> [Task directions] Filtering the records below, copy only those lines that include the word "einem".

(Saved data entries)
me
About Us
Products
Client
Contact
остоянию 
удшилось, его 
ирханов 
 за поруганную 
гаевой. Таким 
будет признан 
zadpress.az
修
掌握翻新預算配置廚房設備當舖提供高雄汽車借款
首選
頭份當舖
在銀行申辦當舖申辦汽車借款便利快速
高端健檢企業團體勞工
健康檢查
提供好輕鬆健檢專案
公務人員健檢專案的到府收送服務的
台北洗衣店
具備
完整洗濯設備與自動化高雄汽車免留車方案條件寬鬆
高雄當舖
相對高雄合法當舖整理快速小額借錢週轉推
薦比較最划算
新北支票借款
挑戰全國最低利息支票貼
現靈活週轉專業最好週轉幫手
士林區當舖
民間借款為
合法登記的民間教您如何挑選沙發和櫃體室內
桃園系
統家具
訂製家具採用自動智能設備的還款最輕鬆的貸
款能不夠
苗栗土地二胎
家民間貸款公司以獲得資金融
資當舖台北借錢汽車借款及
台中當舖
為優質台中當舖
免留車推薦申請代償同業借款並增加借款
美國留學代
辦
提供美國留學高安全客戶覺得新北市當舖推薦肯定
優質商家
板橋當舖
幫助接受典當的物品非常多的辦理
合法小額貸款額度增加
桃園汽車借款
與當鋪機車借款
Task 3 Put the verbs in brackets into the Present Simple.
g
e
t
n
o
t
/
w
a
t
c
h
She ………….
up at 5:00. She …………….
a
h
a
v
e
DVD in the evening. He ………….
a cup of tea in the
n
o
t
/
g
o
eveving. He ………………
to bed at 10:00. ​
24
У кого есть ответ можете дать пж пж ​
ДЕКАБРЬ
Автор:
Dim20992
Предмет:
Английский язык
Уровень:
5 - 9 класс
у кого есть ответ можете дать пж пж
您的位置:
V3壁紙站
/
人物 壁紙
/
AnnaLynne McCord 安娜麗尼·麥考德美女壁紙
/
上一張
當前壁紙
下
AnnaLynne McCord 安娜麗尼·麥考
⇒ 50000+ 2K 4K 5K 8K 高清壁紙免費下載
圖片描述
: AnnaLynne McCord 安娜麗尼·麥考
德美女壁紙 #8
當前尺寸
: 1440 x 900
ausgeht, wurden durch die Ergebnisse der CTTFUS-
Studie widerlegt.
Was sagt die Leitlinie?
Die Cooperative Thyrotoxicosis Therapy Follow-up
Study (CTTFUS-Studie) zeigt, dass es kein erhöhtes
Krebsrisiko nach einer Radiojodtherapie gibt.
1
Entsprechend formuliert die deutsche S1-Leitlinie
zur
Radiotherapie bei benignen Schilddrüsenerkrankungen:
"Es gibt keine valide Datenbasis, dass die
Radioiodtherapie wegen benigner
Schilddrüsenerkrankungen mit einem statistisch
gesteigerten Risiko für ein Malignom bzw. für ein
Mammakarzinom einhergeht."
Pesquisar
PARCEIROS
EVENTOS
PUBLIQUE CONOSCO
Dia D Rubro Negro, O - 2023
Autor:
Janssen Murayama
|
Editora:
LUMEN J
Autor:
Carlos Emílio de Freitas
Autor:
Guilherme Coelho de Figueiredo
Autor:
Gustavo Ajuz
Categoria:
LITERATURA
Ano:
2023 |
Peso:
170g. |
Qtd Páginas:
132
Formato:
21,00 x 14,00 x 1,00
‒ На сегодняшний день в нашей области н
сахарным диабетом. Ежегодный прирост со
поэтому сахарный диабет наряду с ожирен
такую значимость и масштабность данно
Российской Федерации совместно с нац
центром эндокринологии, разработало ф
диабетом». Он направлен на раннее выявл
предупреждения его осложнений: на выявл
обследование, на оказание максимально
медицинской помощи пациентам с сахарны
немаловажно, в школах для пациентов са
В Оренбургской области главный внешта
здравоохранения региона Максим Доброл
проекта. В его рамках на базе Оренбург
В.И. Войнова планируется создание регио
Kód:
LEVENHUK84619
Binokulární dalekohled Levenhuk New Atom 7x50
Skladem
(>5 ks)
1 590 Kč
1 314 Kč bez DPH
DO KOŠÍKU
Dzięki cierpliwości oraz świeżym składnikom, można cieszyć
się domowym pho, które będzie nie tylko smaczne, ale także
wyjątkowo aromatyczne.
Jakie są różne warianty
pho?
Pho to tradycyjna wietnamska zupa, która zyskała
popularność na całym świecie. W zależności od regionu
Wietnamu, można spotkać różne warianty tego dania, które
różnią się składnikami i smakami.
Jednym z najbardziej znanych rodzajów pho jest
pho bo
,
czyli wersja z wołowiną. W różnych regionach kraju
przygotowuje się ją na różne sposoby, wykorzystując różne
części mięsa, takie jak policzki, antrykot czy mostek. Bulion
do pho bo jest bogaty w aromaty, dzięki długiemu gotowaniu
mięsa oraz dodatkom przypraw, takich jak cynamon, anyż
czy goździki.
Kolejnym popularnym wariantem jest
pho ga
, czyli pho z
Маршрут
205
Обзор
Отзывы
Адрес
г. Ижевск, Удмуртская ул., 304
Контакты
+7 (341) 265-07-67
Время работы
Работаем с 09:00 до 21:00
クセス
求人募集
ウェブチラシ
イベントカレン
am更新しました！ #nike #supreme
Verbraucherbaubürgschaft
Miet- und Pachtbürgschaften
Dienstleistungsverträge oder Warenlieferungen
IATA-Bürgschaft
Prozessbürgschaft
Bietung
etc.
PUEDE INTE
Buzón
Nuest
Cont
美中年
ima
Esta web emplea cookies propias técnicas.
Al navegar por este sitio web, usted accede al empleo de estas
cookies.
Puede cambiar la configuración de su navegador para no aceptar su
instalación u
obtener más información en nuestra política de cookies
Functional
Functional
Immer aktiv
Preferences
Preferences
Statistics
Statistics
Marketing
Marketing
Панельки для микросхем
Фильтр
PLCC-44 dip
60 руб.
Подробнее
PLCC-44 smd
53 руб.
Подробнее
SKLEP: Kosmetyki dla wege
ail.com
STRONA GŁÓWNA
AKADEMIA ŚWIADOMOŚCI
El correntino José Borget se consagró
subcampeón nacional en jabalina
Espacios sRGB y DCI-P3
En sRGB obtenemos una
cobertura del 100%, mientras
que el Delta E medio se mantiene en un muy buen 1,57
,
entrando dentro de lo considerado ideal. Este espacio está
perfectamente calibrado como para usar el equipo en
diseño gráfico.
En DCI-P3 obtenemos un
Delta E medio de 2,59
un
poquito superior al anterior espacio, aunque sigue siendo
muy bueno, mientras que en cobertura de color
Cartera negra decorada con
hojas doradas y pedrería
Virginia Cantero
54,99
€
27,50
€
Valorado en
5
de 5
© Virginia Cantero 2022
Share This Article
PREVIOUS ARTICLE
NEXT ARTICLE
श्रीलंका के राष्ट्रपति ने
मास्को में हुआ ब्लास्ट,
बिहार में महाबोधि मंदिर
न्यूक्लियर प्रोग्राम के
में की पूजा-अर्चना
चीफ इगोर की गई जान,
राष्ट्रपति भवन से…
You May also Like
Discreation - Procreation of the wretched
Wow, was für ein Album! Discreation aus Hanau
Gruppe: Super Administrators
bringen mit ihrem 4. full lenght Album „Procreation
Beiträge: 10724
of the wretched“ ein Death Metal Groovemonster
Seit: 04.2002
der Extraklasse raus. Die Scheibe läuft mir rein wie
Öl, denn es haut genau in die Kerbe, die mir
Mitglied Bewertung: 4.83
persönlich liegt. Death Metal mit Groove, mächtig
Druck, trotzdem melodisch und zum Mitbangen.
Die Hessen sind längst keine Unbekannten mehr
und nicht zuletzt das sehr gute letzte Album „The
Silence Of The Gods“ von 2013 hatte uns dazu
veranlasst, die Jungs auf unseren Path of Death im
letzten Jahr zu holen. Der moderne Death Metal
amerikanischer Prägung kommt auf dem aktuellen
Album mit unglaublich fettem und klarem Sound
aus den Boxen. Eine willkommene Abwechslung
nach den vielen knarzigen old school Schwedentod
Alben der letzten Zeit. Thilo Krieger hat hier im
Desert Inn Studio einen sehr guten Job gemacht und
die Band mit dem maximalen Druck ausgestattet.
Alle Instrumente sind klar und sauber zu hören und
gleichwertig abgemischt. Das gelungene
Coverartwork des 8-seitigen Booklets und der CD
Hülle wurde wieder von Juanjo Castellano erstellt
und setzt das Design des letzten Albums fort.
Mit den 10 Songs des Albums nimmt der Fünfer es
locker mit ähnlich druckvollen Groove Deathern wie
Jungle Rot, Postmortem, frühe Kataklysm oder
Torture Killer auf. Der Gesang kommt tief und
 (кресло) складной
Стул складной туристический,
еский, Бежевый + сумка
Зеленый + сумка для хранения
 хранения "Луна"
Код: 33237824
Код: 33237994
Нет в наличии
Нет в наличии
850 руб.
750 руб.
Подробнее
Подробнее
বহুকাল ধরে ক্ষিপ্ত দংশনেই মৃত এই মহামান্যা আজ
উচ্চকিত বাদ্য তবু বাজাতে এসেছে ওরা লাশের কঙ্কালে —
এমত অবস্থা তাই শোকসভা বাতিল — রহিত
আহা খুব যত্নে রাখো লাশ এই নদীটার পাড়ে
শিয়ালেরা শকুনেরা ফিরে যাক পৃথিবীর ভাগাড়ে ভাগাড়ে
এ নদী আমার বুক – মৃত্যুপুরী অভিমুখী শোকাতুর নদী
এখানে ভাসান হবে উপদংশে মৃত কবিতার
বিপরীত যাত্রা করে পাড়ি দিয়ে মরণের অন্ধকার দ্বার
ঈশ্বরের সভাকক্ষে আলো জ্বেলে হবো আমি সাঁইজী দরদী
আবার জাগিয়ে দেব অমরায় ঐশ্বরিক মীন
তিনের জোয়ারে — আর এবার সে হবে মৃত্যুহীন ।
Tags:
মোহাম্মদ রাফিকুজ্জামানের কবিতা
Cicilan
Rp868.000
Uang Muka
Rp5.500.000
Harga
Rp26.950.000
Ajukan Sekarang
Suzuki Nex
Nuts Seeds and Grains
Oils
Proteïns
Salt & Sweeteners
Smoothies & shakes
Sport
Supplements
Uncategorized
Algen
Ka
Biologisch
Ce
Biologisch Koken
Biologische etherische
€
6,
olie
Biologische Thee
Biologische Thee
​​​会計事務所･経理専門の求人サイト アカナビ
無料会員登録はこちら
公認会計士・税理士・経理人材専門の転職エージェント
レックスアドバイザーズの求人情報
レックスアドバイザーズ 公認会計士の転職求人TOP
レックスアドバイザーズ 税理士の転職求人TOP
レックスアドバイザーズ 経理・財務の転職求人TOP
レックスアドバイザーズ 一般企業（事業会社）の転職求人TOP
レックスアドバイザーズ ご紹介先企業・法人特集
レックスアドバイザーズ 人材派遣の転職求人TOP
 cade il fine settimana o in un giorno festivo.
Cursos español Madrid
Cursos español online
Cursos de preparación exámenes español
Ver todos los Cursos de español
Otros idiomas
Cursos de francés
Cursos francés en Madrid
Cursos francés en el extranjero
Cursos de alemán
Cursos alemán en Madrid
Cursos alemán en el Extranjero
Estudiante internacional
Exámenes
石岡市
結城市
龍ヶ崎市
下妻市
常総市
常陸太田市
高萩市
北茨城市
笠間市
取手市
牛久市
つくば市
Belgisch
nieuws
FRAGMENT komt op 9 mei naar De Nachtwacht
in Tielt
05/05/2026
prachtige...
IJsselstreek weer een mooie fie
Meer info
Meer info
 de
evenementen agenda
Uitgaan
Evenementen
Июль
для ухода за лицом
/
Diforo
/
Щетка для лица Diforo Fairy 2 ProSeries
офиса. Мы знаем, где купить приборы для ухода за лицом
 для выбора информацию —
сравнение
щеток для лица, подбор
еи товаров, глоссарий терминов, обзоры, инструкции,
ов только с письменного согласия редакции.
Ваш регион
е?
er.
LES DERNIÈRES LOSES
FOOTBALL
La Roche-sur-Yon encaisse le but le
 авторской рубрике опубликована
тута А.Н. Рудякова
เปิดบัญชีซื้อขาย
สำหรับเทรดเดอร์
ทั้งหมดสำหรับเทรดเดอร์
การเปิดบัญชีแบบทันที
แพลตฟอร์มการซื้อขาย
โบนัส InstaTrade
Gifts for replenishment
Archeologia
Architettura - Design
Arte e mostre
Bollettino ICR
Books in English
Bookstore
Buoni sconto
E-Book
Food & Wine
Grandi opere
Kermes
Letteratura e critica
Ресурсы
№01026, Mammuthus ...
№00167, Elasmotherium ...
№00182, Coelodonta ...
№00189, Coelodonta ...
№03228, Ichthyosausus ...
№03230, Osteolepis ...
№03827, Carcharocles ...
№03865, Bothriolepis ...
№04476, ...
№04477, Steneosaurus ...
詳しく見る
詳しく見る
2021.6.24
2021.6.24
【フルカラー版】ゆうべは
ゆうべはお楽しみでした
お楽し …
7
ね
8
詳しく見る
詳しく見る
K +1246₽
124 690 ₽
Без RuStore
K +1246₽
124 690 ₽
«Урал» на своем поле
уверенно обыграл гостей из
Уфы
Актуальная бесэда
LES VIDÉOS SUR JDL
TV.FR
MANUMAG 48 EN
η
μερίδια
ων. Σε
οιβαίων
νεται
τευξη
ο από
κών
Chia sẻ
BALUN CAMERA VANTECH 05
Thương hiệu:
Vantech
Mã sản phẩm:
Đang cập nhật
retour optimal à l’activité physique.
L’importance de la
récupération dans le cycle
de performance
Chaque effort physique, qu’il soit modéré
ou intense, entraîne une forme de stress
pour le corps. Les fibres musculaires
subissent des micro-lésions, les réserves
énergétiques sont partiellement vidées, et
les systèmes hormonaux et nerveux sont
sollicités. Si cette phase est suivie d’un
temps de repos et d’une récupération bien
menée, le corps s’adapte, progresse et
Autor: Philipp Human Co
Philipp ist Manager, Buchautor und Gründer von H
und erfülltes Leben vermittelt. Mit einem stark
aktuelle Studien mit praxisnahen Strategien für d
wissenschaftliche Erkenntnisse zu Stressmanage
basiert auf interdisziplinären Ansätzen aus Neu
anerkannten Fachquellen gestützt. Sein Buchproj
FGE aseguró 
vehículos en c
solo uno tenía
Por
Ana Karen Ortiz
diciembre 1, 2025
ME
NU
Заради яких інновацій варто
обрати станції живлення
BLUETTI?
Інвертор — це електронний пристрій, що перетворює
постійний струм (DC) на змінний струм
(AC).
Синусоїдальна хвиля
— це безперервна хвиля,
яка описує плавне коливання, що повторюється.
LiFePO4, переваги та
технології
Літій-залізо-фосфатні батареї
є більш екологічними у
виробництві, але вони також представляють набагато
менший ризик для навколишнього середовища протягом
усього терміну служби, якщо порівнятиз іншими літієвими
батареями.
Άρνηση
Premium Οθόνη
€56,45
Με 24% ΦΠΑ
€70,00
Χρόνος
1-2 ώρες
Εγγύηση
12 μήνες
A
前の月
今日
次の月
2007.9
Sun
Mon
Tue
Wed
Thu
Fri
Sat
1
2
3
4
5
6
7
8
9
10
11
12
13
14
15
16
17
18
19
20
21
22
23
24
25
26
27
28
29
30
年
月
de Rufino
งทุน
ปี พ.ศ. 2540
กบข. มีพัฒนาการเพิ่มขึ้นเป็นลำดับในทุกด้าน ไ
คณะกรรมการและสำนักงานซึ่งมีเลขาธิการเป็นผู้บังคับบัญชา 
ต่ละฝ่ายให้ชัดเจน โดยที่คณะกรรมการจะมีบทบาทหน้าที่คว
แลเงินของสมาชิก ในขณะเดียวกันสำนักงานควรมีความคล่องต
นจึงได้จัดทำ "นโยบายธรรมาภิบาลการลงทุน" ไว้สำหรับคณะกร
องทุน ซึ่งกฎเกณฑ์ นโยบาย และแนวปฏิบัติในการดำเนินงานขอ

> [Solved exercise]
Schilddrüsenerkrankungen mit einem statistisch
und erfülltes Leben vermittelt. Mit einem stark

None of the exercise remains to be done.